Contenuto realizzato con il supporto di strumenti di intelligenza artificiale e revisionato dall'autore.

IVA e contributi falcidiabili: come ridurli nel sovraindebitamento - Studio Legale MP - Verona

Quando il debito tributario e previdenziale supera il patrimonio disponibile, il sovraindebitamento non è più soltanto una procedura concorsuale di recupero: diventa l'unico strumento che consente di accedere a una riduzione legittima di crediti che, per loro natura, sarebbero altrimenti intangibili. Eppure, l'errore più frequente che si registra nella prassi non è tecnico-legale: è strategico. Molti debitori — e talvolta i loro consulenti — approciano il passivo fiscale come un ostacolo invalicabile o, al contrario, come una variabile liberamente modellabile.

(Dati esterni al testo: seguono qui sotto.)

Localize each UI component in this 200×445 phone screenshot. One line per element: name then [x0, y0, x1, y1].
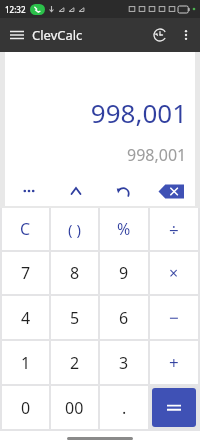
button[interactable]: 00 — [51, 386, 98, 429]
staticText: 9 — [119, 262, 129, 284]
staticText: 998,001 — [90, 95, 187, 130]
staticText: ( ) — [68, 219, 81, 239]
button[interactable]: ( ) — [51, 208, 98, 250]
button[interactable]: 0 — [2, 386, 49, 429]
staticText: 998,001 — [127, 144, 187, 166]
button[interactable]: More functions — [5, 176, 52, 206]
button[interactable]: Power — [52, 176, 99, 206]
button[interactable]: 2 — [51, 341, 98, 384]
staticText: 5 — [70, 307, 80, 329]
button[interactable] — [152, 388, 196, 427]
button[interactable]: Open navigation menu — [4, 22, 30, 48]
button[interactable]: 4 — [2, 296, 49, 339]
button[interactable]: ÷ — [150, 208, 198, 250]
staticText: 12:32 — [5, 4, 26, 15]
button[interactable]: 6 — [100, 296, 148, 339]
staticText: % — [117, 218, 131, 240]
button[interactable]: Backspace — [147, 176, 195, 206]
button[interactable]: 3 — [100, 341, 148, 384]
staticText: 0 — [21, 397, 31, 419]
staticText: C — [20, 218, 31, 240]
staticText: 1 — [21, 352, 31, 374]
button[interactable]: 9 — [100, 252, 148, 294]
staticText: ÷ — [169, 218, 179, 241]
staticText: 7 — [21, 262, 31, 284]
button[interactable]: × — [150, 252, 198, 294]
staticText: 8 — [70, 262, 80, 284]
button[interactable]: 7 — [2, 252, 49, 294]
staticText: 00 — [65, 397, 84, 419]
staticText: 6 — [119, 307, 129, 329]
staticText: 2 — [70, 352, 80, 374]
button[interactable]: History — [146, 21, 174, 49]
button[interactable]: − — [150, 296, 198, 339]
button[interactable]: . — [100, 386, 148, 429]
staticText: − — [169, 306, 179, 329]
staticText: . — [122, 397, 127, 419]
button[interactable]: Undo — [99, 176, 147, 206]
button[interactable]: + — [150, 341, 198, 384]
staticText: 4 — [21, 307, 31, 329]
staticText: × — [169, 262, 179, 284]
staticText: 3 — [119, 352, 129, 374]
staticText: ClevCalc — [32, 26, 83, 44]
button[interactable]: 8 — [51, 252, 98, 294]
button[interactable]: 5 — [51, 296, 98, 339]
button[interactable]: C — [2, 208, 49, 250]
button[interactable]: 1 — [2, 341, 49, 384]
button[interactable]: % — [100, 208, 148, 250]
button[interactable]: More options — [174, 23, 198, 47]
staticText: + — [169, 351, 179, 374]
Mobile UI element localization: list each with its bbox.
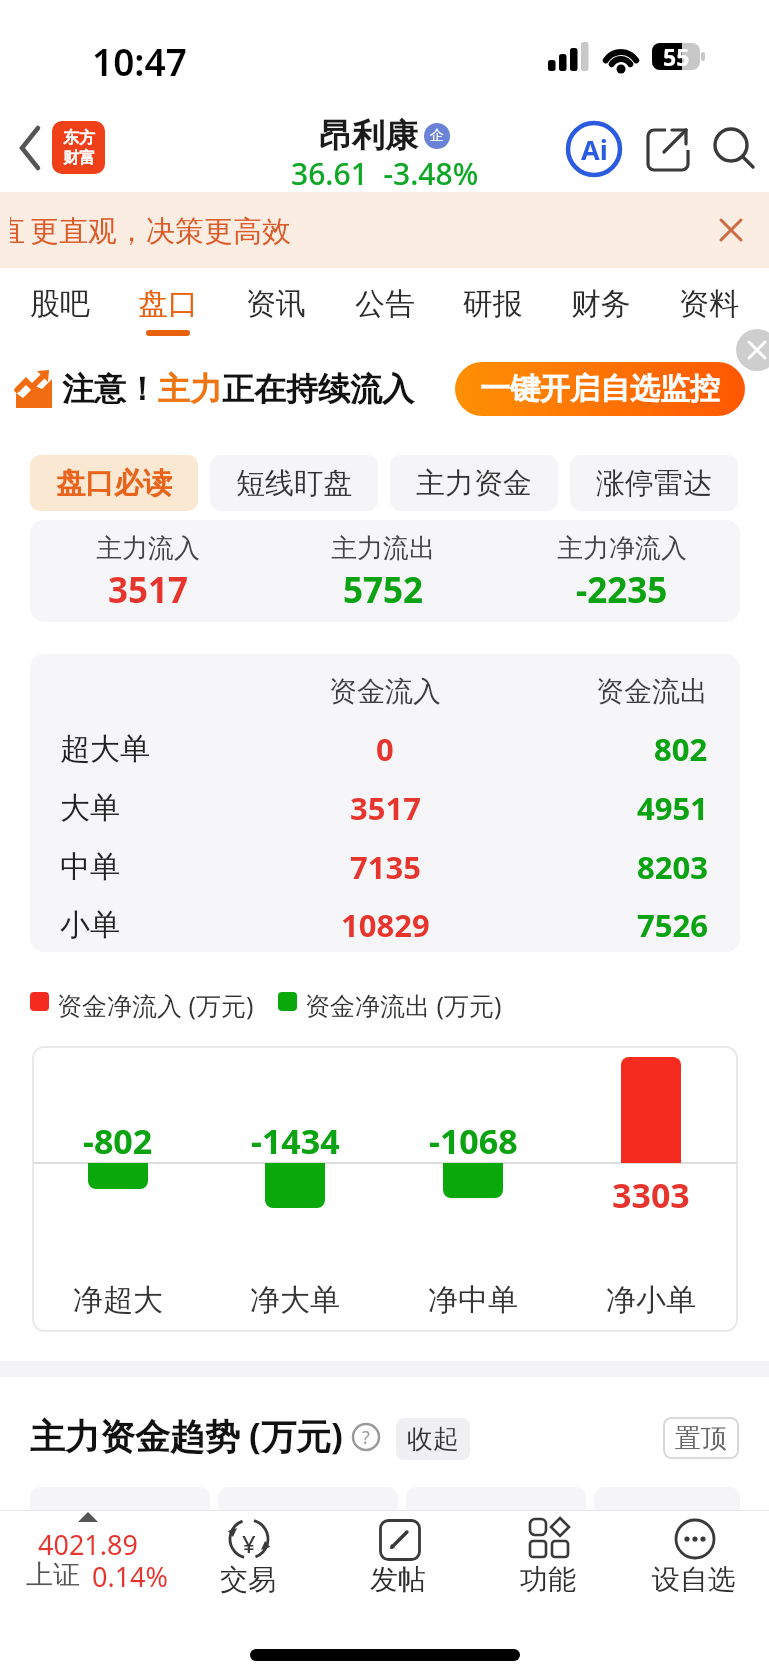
- staticText: 8203: [637, 846, 708, 888]
- button[interactable]: [594, 1487, 740, 1527]
- staticText: -1068: [429, 1118, 518, 1164]
- staticText: 净中单: [428, 1281, 518, 1319]
- staticText: 净超大: [73, 1281, 163, 1319]
- button[interactable]: [406, 1487, 586, 1527]
- staticText: 大单: [60, 789, 120, 827]
- button[interactable]: 盘口: [138, 268, 198, 340]
- staticText: 净小单: [606, 1281, 696, 1319]
- button[interactable]: 研报: [463, 268, 523, 340]
- button[interactable]: [488, 1510, 608, 1602]
- button[interactable]: [10, 1510, 170, 1600]
- staticText: ¥: [242, 1527, 256, 1560]
- staticText: 36.61 -3.48%: [291, 153, 479, 194]
- staticText: 资金流入: [329, 674, 441, 709]
- staticText: 802: [654, 728, 708, 770]
- staticText: 10:47: [92, 36, 187, 86]
- staticText: 功能: [520, 1562, 576, 1597]
- button[interactable]: [711, 210, 751, 250]
- staticText: 3517: [108, 566, 189, 614]
- button[interactable]: 短线盯盘: [210, 455, 378, 511]
- staticText: 发帖: [370, 1562, 426, 1597]
- staticText: 5752: [343, 566, 424, 614]
- button[interactable]: [338, 1510, 458, 1602]
- button[interactable]: 东方: [52, 121, 105, 174]
- staticText: 涨停雷达: [596, 465, 712, 502]
- staticText: -2235: [576, 566, 668, 614]
- staticText: 主力流出: [331, 532, 435, 565]
- staticText: 股吧: [30, 285, 90, 323]
- staticText: 资金净流入 (万元): [57, 988, 254, 1022]
- button[interactable]: Ai: [565, 120, 623, 178]
- staticText: 研报: [463, 285, 523, 323]
- staticText: 4951: [637, 787, 708, 829]
- staticText: 7135: [350, 846, 421, 888]
- button[interactable]: [188, 1510, 308, 1602]
- staticText: 主力净流入: [557, 532, 687, 565]
- button[interactable]: [634, 1510, 754, 1602]
- staticText: 3517: [350, 787, 421, 829]
- button[interactable]: 涨停雷达: [570, 455, 738, 511]
- staticText: 设自选: [652, 1562, 736, 1597]
- staticText: 短线盯盘: [236, 465, 352, 502]
- staticText: 企: [430, 127, 444, 145]
- button[interactable]: 一键开启自选监控: [455, 362, 745, 416]
- staticText: 主力: [158, 369, 222, 409]
- staticText: 超大单: [60, 730, 150, 768]
- staticText: 资金流出: [596, 674, 708, 709]
- staticText: 资讯: [246, 285, 306, 323]
- staticText: 交易: [220, 1562, 276, 1597]
- staticText: 4021.89: [38, 1526, 138, 1563]
- staticText: ?: [362, 1425, 370, 1450]
- staticText: 置顶: [675, 1422, 727, 1455]
- staticText: 东方: [63, 128, 95, 148]
- button[interactable]: 盘口必读: [30, 455, 198, 511]
- button[interactable]: 收起: [396, 1418, 470, 1460]
- staticText: 财富: [63, 148, 95, 168]
- staticText: 更直观，决策更高效: [30, 213, 291, 250]
- staticText: -802: [83, 1118, 153, 1164]
- button[interactable]: [644, 124, 694, 174]
- staticText: 盘口必读: [56, 465, 172, 502]
- staticText: -1434: [251, 1118, 340, 1164]
- staticText: 0: [376, 728, 394, 770]
- staticText: 盘口: [138, 285, 198, 323]
- button[interactable]: 主力资金: [390, 455, 558, 511]
- staticText: 财务: [571, 285, 631, 323]
- button[interactable]: 资讯: [246, 268, 306, 340]
- staticText: 直: [10, 213, 11, 250]
- staticText: 一键开启自选监控: [480, 370, 720, 408]
- staticText: 收起: [407, 1423, 459, 1456]
- button[interactable]: [8, 118, 56, 178]
- button[interactable]: 股吧: [30, 268, 90, 340]
- staticText: 资金净流出 (万元): [305, 988, 502, 1022]
- button[interactable]: [710, 124, 760, 174]
- staticText: 3303: [612, 1172, 690, 1218]
- staticText: Ai: [581, 131, 608, 168]
- staticText: 主力流入: [96, 532, 200, 565]
- staticText: 主力资金趋势 (万元): [30, 1412, 343, 1460]
- staticText: 资料: [679, 285, 739, 323]
- staticText: 注意！: [62, 369, 158, 409]
- button[interactable]: 资料: [679, 268, 739, 340]
- staticText: 10829: [341, 904, 430, 946]
- staticText: 0.14%: [92, 1558, 169, 1595]
- staticText: 小单: [60, 906, 120, 944]
- button[interactable]: 公告: [355, 268, 415, 340]
- button[interactable]: 财务: [571, 268, 631, 340]
- staticText: 上证: [26, 1558, 80, 1592]
- staticText: 正在持续流入: [222, 369, 414, 409]
- staticText: 55: [663, 41, 690, 72]
- button[interactable]: ?: [352, 1423, 380, 1451]
- button[interactable]: 置顶: [663, 1417, 739, 1459]
- staticText: 7526: [637, 904, 708, 946]
- staticText: 净大单: [250, 1281, 340, 1319]
- staticText: 公告: [355, 285, 415, 323]
- staticText: 主力资金: [416, 465, 532, 502]
- staticText: 中单: [60, 848, 120, 886]
- button[interactable]: [30, 1487, 210, 1527]
- button[interactable]: [218, 1487, 398, 1527]
- staticText: 昂利康: [319, 115, 418, 157]
- button[interactable]: [736, 329, 769, 371]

La realtà del diritto vigente, confermata dalla giurisprudenza più recente, è molto più sfumata.

Il quadro normativo: cosa dice il Codice della Crisi sull'IVA e i contributi

Il punto di partenza è l'art. 75 del D.Lgs. 12 gennaio 2019, n. 14 (Codice della Crisi d'Impresa e dell'Insolvenza, CCII), che disciplina il trattamento dei crediti privilegiati nel concordato minore. La norma consente la falcidia dei crediti privilegiati — tra cui l'IVA e i contributi previdenziali — a condizione che il piano assicuri a tali creditori una soddisfazione non inferiore a quella che ricaverebbero dall'alternativa liquidatoria: il cosiddetto best interest of creditors test. In altri termini, l'Erario e l'INPS possono essere soddisfatti in misura ridotta rispetto al loro credito nominale, ma non possono ricevere meno di quanto incasserebbero se tutti i beni del debitore venissero liquidati.

La svolta decisiva era già stata tracciata dalla Corte Costituzionale con la sentenza n. 245 del 2019, che aveva dichiarato l'illegittimità costituzionale dell'art. 7, comma 1, terzo periodo, della legge n. 3/2012 nella parte in cui escludeva la possibilità di falcidiare l'IVA nelle procedure di sovraindebitamento, riconoscendo che tale divieto violava i principi di uguaglianza e ragionevolezza, oltre a ostacolare il diritto del debitore a una seconda chance. Il legislatore del CCII ha recepito quella indicazione, inserendo la falcidiabilità dell'IVA nel regime ordinario delle procedure minori.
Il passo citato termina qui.